═════ Records shown
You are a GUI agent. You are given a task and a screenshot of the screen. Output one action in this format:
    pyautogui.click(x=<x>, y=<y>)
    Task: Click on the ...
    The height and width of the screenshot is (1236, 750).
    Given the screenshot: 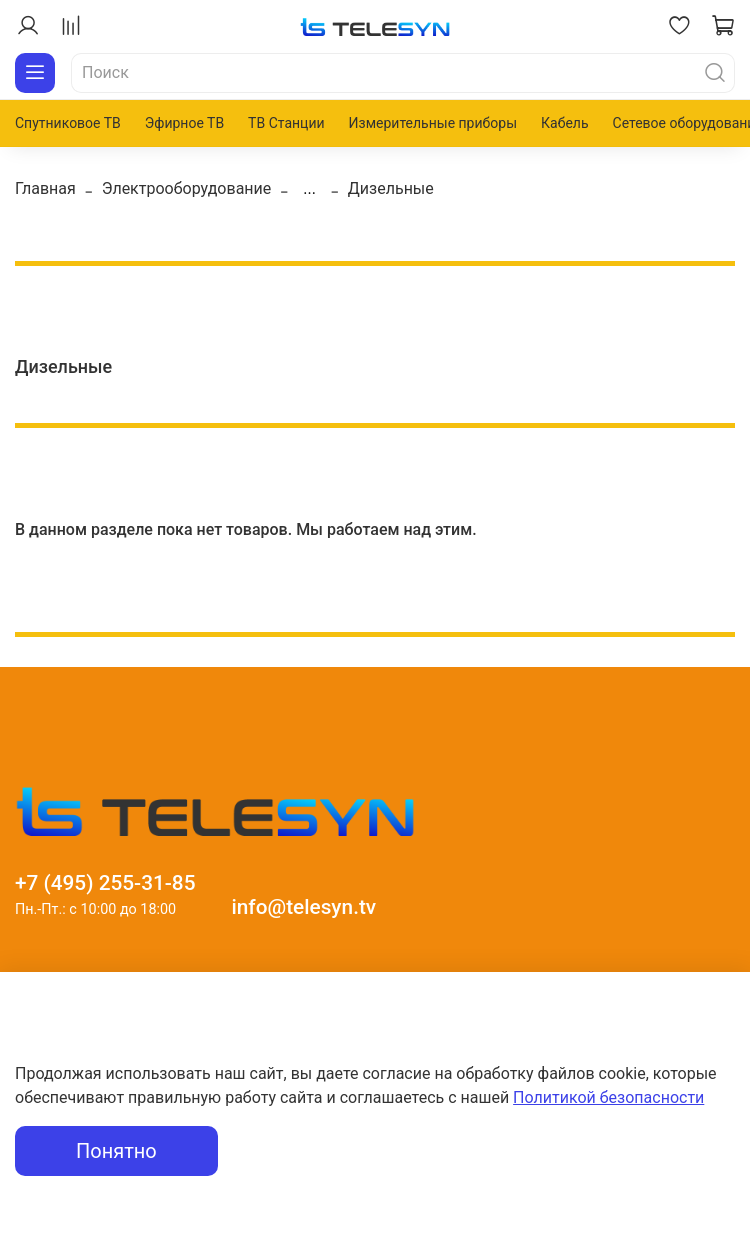 What is the action you would take?
    pyautogui.click(x=309, y=189)
    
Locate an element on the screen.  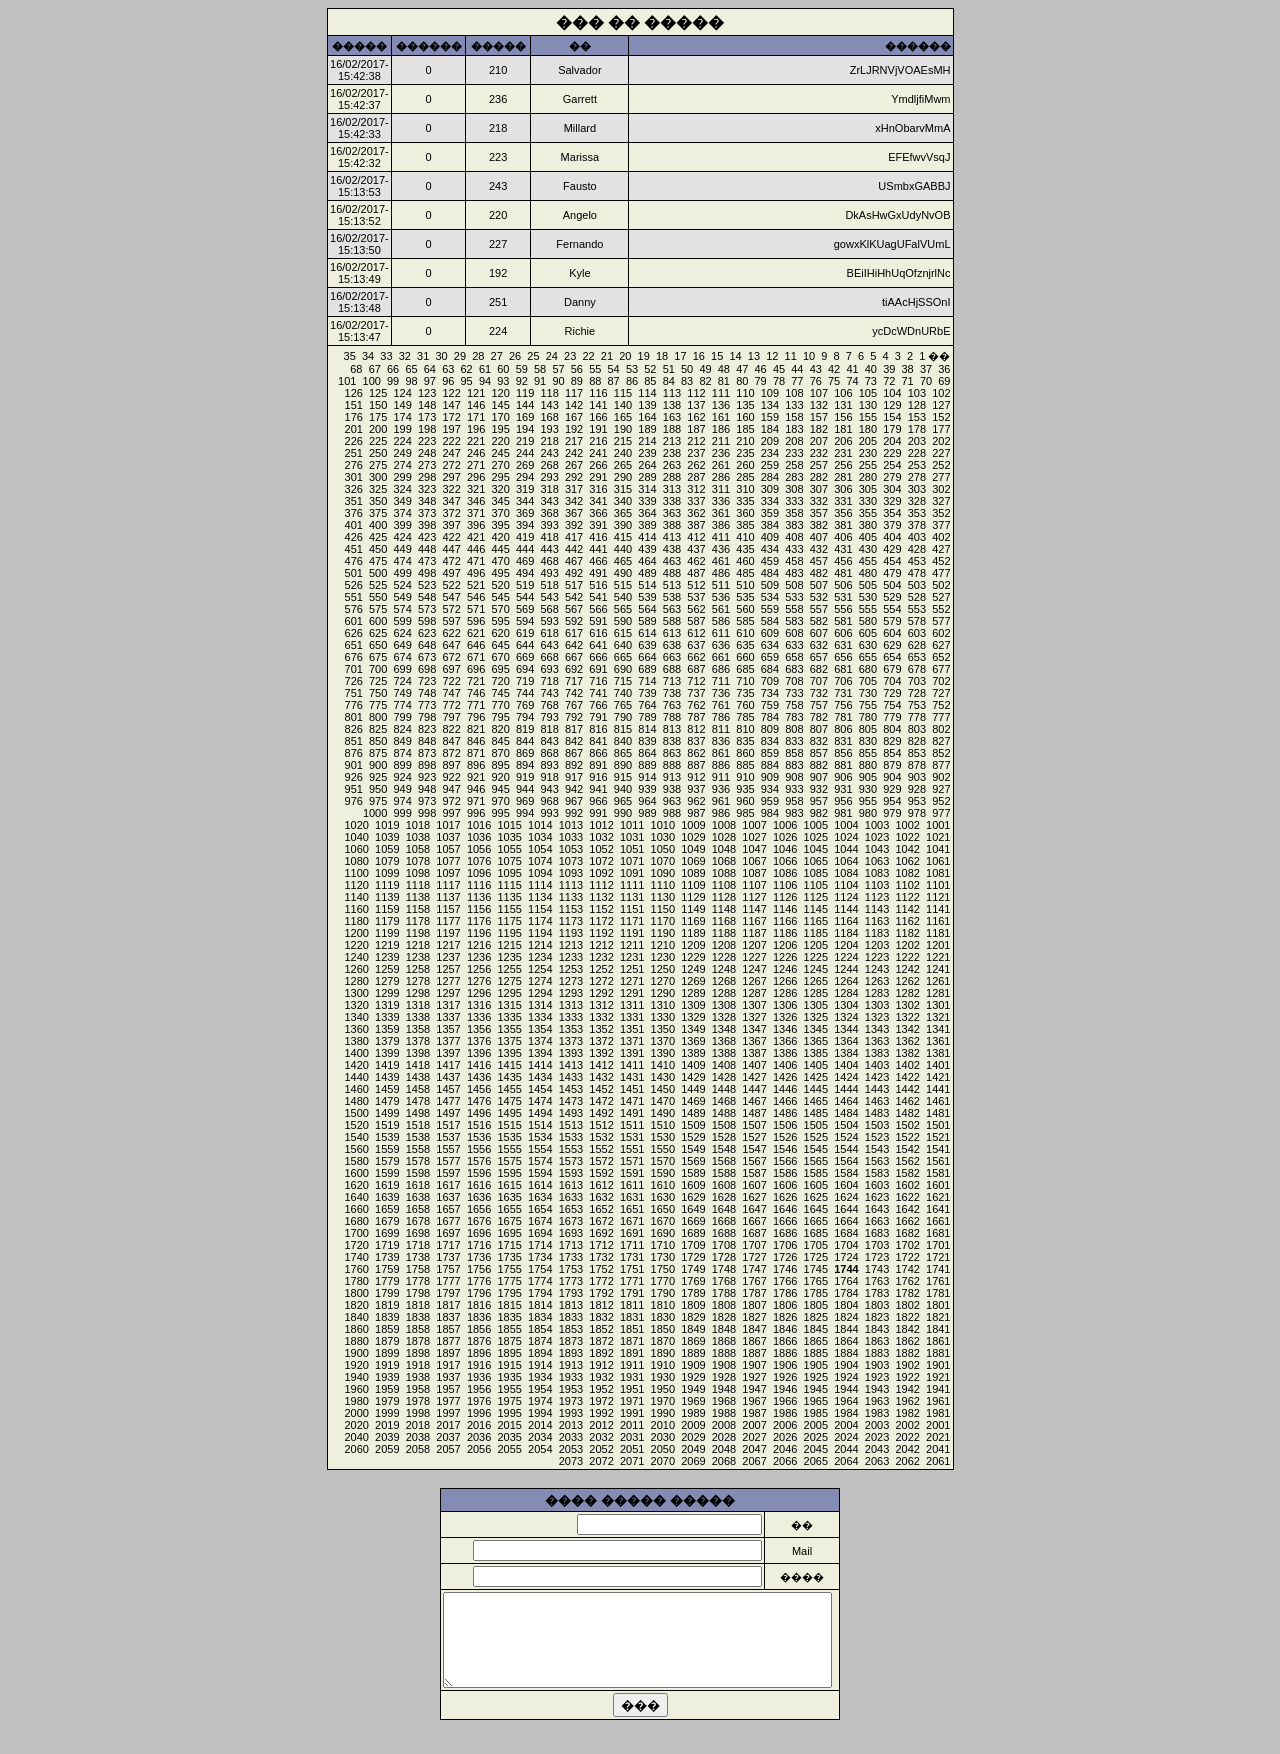
1134 is located at coordinates (540, 897).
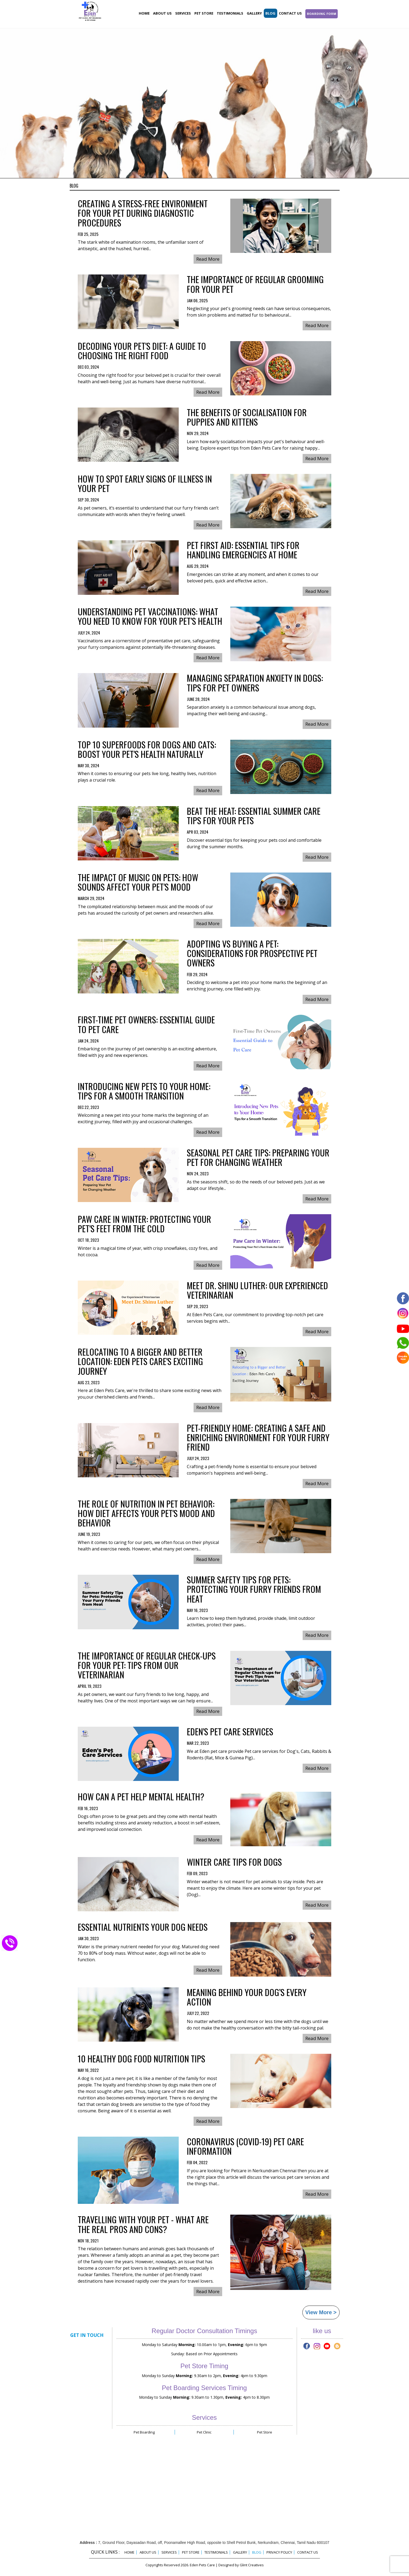 This screenshot has height=2576, width=409. What do you see at coordinates (144, 2432) in the screenshot?
I see `Pet Boarding` at bounding box center [144, 2432].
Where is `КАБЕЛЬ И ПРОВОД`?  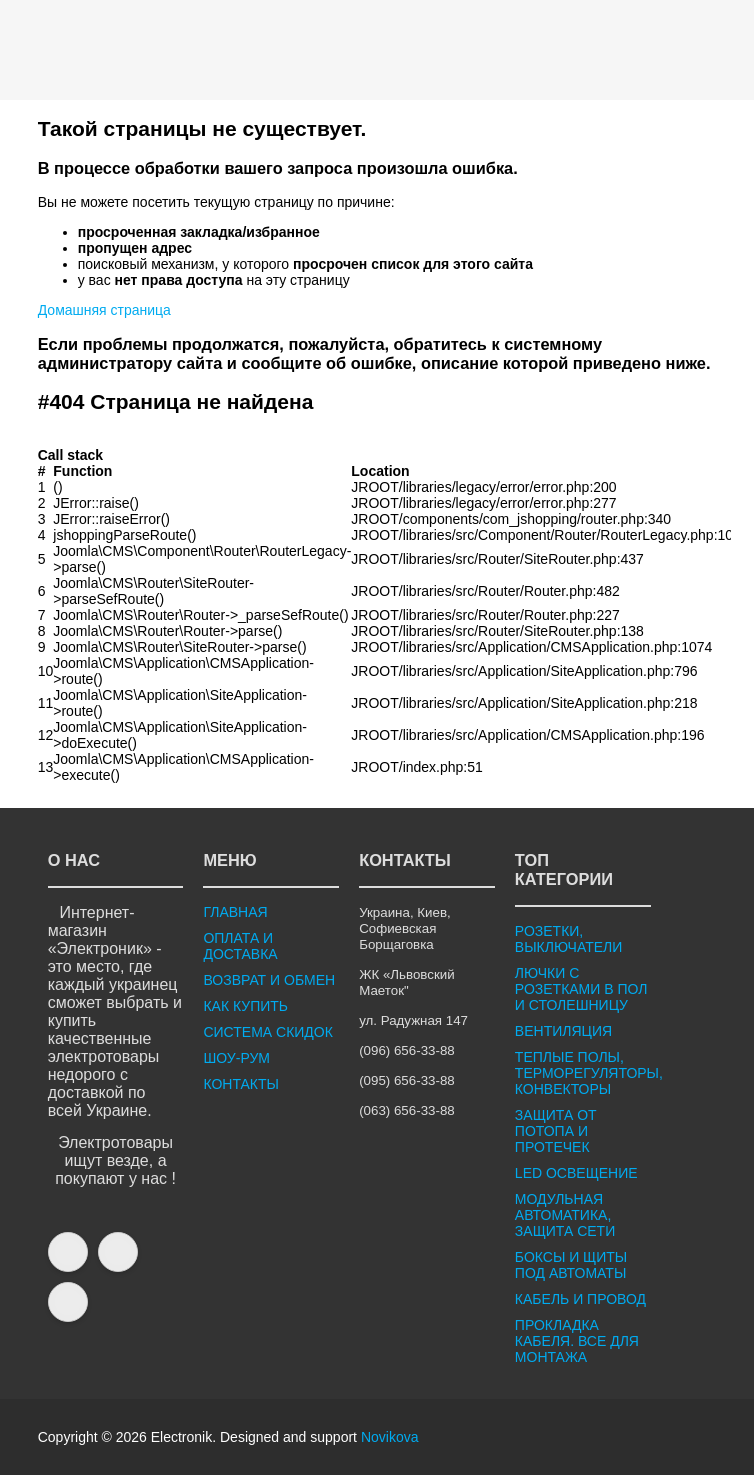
══════════
Nothing but the lines from the top of the records down to the line with "The height and" belongs in the answer; repeat them exactly.

§ **Output of the exercise**:
You are a GUI agent. You are given a task and a screenshot of the screen. Output one action in this format:
    pyautogui.click(x=<x>, y=<y>)
    Task: Click on the ...
    The height and width of the screenshot is (1236, 750).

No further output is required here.